◆ **Work item**
Quote all of the data that follows exactly as written, skipping the images.

◆ **Exercise data**
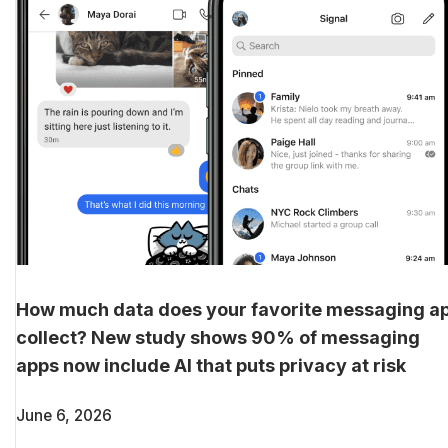
How much data does your favorite messaging a
collect? New study shows 90% of messaging
apps now include AI that puts privacy at risk
June 6, 2026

◆ **Written response**
How much data does your favorite messaging a
collect? New study shows 90% of messaging
apps now include AI that puts privacy at risk
June 6, 2026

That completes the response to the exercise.